• Exercise prompt
Print the whole listing below exactly, skipping every picture.

• The data
-- Opening Marker --

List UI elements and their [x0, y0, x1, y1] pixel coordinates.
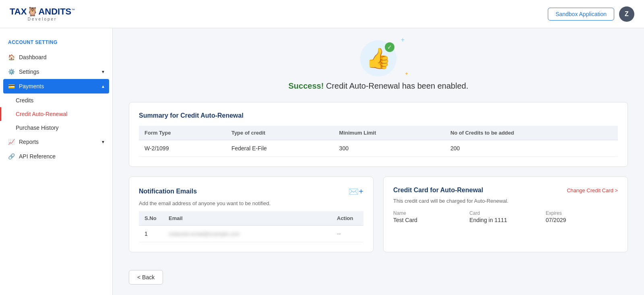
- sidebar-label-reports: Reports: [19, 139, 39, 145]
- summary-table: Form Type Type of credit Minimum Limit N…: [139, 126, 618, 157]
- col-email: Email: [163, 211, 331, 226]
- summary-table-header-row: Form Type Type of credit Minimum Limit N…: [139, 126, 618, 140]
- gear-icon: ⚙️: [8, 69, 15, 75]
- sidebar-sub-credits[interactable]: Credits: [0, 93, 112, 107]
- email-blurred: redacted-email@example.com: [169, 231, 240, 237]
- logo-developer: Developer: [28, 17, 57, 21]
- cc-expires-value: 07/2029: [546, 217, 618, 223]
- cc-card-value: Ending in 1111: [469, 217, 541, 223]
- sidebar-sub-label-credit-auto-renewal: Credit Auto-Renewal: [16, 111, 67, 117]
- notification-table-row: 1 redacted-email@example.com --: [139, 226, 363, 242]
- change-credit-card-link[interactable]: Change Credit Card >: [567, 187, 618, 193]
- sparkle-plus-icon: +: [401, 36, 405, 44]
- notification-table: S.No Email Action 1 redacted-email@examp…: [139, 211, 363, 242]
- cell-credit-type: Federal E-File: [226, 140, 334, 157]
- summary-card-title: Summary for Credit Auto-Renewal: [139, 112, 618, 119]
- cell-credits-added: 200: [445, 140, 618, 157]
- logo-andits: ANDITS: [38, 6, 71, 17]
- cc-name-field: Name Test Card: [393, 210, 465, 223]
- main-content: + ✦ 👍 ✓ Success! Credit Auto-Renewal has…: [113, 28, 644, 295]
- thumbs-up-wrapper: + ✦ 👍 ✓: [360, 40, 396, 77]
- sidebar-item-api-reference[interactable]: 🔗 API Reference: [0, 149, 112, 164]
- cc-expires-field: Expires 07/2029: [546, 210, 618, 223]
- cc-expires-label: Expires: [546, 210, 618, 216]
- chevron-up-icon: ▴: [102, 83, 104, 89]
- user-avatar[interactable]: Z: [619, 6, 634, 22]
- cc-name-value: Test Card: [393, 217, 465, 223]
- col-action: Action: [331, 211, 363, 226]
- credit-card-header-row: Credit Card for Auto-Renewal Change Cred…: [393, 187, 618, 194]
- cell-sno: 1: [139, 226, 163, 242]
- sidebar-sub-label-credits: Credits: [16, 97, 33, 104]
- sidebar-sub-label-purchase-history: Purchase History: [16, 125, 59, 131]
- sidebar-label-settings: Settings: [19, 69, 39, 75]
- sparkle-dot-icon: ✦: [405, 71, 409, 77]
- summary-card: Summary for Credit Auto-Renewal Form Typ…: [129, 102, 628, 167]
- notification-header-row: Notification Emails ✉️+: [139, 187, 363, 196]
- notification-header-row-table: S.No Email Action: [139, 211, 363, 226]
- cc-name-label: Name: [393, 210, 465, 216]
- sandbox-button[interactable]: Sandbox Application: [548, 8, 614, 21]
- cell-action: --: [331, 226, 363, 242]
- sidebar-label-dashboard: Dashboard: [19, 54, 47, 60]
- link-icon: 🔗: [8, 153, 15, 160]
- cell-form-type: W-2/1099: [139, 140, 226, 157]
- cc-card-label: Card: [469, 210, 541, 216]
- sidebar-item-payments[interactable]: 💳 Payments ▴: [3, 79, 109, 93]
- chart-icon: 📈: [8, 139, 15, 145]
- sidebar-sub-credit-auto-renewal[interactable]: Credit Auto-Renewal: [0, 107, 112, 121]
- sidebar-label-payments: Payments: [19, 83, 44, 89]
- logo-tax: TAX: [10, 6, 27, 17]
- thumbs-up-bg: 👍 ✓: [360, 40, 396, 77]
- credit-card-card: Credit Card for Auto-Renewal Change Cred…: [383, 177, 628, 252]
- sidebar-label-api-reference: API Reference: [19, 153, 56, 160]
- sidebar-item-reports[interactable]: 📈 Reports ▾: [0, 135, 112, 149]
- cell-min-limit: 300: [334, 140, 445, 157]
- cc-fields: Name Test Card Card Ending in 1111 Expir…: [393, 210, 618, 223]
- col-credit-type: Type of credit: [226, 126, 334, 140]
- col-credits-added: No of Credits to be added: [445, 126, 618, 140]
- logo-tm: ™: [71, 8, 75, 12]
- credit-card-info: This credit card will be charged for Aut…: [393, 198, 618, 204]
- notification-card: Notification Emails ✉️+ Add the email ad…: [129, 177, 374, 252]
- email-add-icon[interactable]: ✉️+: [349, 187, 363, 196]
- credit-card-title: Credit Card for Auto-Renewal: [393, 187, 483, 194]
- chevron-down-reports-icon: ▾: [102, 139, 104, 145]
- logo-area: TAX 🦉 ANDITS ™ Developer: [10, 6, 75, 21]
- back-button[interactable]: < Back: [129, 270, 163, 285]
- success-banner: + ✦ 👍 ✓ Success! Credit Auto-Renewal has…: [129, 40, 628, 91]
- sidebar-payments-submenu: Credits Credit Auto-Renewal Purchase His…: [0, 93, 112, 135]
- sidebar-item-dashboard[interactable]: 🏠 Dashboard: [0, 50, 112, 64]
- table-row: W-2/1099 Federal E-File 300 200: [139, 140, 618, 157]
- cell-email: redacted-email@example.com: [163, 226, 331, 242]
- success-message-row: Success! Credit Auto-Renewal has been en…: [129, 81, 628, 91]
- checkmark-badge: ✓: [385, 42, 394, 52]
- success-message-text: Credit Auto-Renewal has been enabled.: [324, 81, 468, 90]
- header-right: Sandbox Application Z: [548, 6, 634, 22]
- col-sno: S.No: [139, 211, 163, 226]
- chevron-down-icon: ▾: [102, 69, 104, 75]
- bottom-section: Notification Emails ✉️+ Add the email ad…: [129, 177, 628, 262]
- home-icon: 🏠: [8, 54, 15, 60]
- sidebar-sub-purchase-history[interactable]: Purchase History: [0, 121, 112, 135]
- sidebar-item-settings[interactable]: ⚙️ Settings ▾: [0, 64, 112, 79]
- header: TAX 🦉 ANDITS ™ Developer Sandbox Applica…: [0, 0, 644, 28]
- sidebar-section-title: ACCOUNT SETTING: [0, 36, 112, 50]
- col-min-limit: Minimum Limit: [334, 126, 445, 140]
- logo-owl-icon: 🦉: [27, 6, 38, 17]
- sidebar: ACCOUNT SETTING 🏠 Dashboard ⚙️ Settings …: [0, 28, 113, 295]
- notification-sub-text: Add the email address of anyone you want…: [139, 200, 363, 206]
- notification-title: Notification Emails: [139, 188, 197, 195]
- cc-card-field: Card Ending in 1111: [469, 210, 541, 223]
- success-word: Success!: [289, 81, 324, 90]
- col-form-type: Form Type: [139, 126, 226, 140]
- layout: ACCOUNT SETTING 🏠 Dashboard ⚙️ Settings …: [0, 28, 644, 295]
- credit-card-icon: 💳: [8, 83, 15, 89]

-- Closing Marker --

• Answer space
List UI elements and their [x0, y0, x1, y1] pixel coordinates.
- sidebar-label-reports: Reports: [19, 139, 39, 145]
- summary-table: Form Type Type of credit Minimum Limit N…: [139, 126, 618, 157]
- col-email: Email: [163, 211, 331, 226]
- summary-table-header-row: Form Type Type of credit Minimum Limit N…: [139, 126, 618, 140]
- gear-icon: ⚙️: [8, 69, 15, 75]
- sidebar-sub-credits[interactable]: Credits: [0, 93, 112, 107]
- email-blurred: redacted-email@example.com: [169, 231, 240, 237]
- logo-developer: Developer: [28, 17, 57, 21]
- cc-expires-value: 07/2029: [546, 217, 618, 223]
- cc-card-value: Ending in 1111: [469, 217, 541, 223]
- sidebar-sub-label-credit-auto-renewal: Credit Auto-Renewal: [16, 111, 67, 117]
- notification-table-row: 1 redacted-email@example.com --: [139, 226, 363, 242]
- change-credit-card-link[interactable]: Change Credit Card >: [567, 187, 618, 193]
- sparkle-plus-icon: +: [401, 36, 405, 44]
- notification-table: S.No Email Action 1 redacted-email@examp…: [139, 211, 363, 242]
- cell-credit-type: Federal E-File: [226, 140, 334, 157]
- summary-card-title: Summary for Credit Auto-Renewal: [139, 112, 618, 119]
- cell-credits-added: 200: [445, 140, 618, 157]
- logo-andits: ANDITS: [38, 6, 71, 17]
- cc-name-field: Name Test Card: [393, 210, 465, 223]
- main-content: + ✦ 👍 ✓ Success! Credit Auto-Renewal has…: [113, 28, 644, 295]
- thumbs-up-wrapper: + ✦ 👍 ✓: [360, 40, 396, 77]
- sidebar-item-api-reference[interactable]: 🔗 API Reference: [0, 149, 112, 164]
- cc-expires-field: Expires 07/2029: [546, 210, 618, 223]
- cc-expires-label: Expires: [546, 210, 618, 216]
- chevron-up-icon: ▴: [102, 83, 104, 89]
- user-avatar[interactable]: Z: [619, 6, 634, 22]
- cc-name-value: Test Card: [393, 217, 465, 223]
- col-action: Action: [331, 211, 363, 226]
- credit-card-header-row: Credit Card for Auto-Renewal Change Cred…: [393, 187, 618, 194]
- cell-sno: 1: [139, 226, 163, 242]
- sidebar-sub-label-credits: Credits: [16, 97, 33, 104]
- sidebar-sub-label-purchase-history: Purchase History: [16, 125, 59, 131]
- sidebar-label-settings: Settings: [19, 69, 39, 75]
- sparkle-dot-icon: ✦: [405, 71, 409, 77]
- summary-card: Summary for Credit Auto-Renewal Form Typ…: [129, 102, 628, 167]
- notification-header-row: Notification Emails ✉️+: [139, 187, 363, 196]
- notification-header-row-table: S.No Email Action: [139, 211, 363, 226]
- cc-name-label: Name: [393, 210, 465, 216]
- sandbox-button[interactable]: Sandbox Application: [548, 8, 614, 21]
- cell-action: --: [331, 226, 363, 242]
- sidebar-label-dashboard: Dashboard: [19, 54, 47, 60]
- link-icon: 🔗: [8, 153, 15, 160]
- cell-form-type: W-2/1099: [139, 140, 226, 157]
- cc-card-label: Card: [469, 210, 541, 216]
- sidebar-item-payments[interactable]: 💳 Payments ▴: [3, 79, 109, 93]
- chart-icon: 📈: [8, 139, 15, 145]
- sidebar-sub-credit-auto-renewal[interactable]: Credit Auto-Renewal: [0, 107, 112, 121]
- sidebar-label-payments: Payments: [19, 83, 44, 89]
- logo-tax: TAX: [10, 6, 27, 17]
- thumbs-up-bg: 👍 ✓: [360, 40, 396, 77]
- credit-card-card: Credit Card for Auto-Renewal Change Cred…: [383, 177, 628, 252]
- sidebar-label-api-reference: API Reference: [19, 153, 56, 160]
- sidebar-item-reports[interactable]: 📈 Reports ▾: [0, 135, 112, 149]
- cell-min-limit: 300: [334, 140, 445, 157]
- cc-fields: Name Test Card Card Ending in 1111 Expir…: [393, 210, 618, 223]
- col-credit-type: Type of credit: [226, 126, 334, 140]
- col-credits-added: No of Credits to be added: [445, 126, 618, 140]
- logo-tm: ™: [71, 8, 75, 12]
- credit-card-info: This credit card will be charged for Aut…: [393, 198, 618, 204]
- notification-card: Notification Emails ✉️+ Add the email ad…: [129, 177, 374, 252]
- email-add-icon[interactable]: ✉️+: [349, 187, 363, 196]
- credit-card-title: Credit Card for Auto-Renewal: [393, 187, 483, 194]
- chevron-down-reports-icon: ▾: [102, 139, 104, 145]
- logo-area: TAX 🦉 ANDITS ™ Developer: [10, 6, 75, 21]
- back-button[interactable]: < Back: [129, 270, 163, 285]
- success-banner: + ✦ 👍 ✓ Success! Credit Auto-Renewal has…: [129, 40, 628, 91]
- sidebar-payments-submenu: Credits Credit Auto-Renewal Purchase His…: [0, 93, 112, 135]
- sidebar-item-dashboard[interactable]: 🏠 Dashboard: [0, 50, 112, 64]
- table-row: W-2/1099 Federal E-File 300 200: [139, 140, 618, 157]
- cell-email: redacted-email@example.com: [163, 226, 331, 242]
- success-message-row: Success! Credit Auto-Renewal has been en…: [129, 81, 628, 91]
- checkmark-badge: ✓: [385, 42, 394, 52]
- success-message-text: Credit Auto-Renewal has been enabled.: [324, 81, 468, 90]
- header-right: Sandbox Application Z: [548, 6, 634, 22]
- col-sno: S.No: [139, 211, 163, 226]
- chevron-down-icon: ▾: [102, 69, 104, 75]
- bottom-section: Notification Emails ✉️+ Add the email ad…: [129, 177, 628, 262]
- home-icon: 🏠: [8, 54, 15, 60]
- sidebar-sub-purchase-history[interactable]: Purchase History: [0, 121, 112, 135]
- sidebar-item-settings[interactable]: ⚙️ Settings ▾: [0, 64, 112, 79]
- header: TAX 🦉 ANDITS ™ Developer Sandbox Applica…: [0, 0, 644, 28]
- sidebar-section-title: ACCOUNT SETTING: [0, 36, 112, 50]
- col-min-limit: Minimum Limit: [334, 126, 445, 140]
- logo-owl-icon: 🦉: [27, 6, 38, 17]
- sidebar: ACCOUNT SETTING 🏠 Dashboard ⚙️ Settings …: [0, 28, 113, 295]
- notification-sub-text: Add the email address of anyone you want…: [139, 200, 363, 206]
- notification-title: Notification Emails: [139, 188, 197, 195]
- cc-card-field: Card Ending in 1111: [469, 210, 541, 223]
- success-word: Success!: [289, 81, 324, 90]
- col-form-type: Form Type: [139, 126, 226, 140]
- layout: ACCOUNT SETTING 🏠 Dashboard ⚙️ Settings …: [0, 28, 644, 295]
- credit-card-icon: 💳: [8, 83, 15, 89]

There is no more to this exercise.